→ What you will do:
For the data below, restate word for word only the lines from the line containing "Spørgsmål om forældelse." through the line containing "depoter og opsigelse af kundeforhold", both ends included.

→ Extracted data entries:
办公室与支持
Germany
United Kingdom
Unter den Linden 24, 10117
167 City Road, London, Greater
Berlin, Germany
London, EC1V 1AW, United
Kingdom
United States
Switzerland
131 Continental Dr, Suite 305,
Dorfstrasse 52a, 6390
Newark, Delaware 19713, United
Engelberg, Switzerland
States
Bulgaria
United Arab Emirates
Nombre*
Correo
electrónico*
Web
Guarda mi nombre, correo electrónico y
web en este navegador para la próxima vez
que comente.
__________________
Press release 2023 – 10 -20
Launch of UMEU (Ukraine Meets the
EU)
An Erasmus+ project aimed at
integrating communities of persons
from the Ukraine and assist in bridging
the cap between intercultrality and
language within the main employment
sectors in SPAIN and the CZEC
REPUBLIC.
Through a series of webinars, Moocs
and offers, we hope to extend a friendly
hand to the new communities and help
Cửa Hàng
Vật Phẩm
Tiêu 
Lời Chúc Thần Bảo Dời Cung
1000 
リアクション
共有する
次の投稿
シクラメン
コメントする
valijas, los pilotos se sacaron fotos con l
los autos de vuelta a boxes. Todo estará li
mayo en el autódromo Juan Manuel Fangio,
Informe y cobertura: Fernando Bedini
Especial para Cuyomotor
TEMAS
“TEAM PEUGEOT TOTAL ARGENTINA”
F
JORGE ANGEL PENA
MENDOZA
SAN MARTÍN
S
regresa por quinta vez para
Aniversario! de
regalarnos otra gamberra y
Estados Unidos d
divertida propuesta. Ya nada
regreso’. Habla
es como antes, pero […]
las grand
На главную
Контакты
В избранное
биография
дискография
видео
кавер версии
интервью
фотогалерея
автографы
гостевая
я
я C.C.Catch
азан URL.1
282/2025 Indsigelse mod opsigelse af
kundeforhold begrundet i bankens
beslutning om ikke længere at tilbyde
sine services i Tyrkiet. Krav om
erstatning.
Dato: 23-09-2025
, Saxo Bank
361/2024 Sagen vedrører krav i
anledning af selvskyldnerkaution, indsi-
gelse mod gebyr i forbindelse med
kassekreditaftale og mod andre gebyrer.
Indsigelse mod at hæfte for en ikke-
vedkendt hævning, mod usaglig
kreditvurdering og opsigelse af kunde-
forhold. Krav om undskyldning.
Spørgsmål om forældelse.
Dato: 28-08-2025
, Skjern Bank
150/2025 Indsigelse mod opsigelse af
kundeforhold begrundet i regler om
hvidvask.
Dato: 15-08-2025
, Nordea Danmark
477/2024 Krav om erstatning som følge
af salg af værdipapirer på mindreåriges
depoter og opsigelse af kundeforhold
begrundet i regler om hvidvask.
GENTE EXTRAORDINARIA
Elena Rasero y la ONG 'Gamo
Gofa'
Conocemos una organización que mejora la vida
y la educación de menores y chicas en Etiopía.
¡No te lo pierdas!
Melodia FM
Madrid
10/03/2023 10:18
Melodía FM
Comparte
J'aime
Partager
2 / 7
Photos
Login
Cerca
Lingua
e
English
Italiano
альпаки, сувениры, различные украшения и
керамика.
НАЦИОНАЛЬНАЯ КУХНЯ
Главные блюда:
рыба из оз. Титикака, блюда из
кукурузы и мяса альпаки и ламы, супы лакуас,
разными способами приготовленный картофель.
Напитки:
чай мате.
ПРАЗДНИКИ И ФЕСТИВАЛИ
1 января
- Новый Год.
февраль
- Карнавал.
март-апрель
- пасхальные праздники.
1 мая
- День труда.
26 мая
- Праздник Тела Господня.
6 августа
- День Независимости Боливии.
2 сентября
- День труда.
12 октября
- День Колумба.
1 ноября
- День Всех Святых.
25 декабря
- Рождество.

→ Expected answer:
Spørgsmål om forældelse.
Dato: 28-08-2025
, Skjern Bank
150/2025 Indsigelse mod opsigelse af
kundeforhold begrundet i regler om
hvidvask.
Dato: 15-08-2025
, Nordea Danmark
477/2024 Krav om erstatning som følge
af salg af værdipapirer på mindreåriges
depoter og opsigelse af kundeforhold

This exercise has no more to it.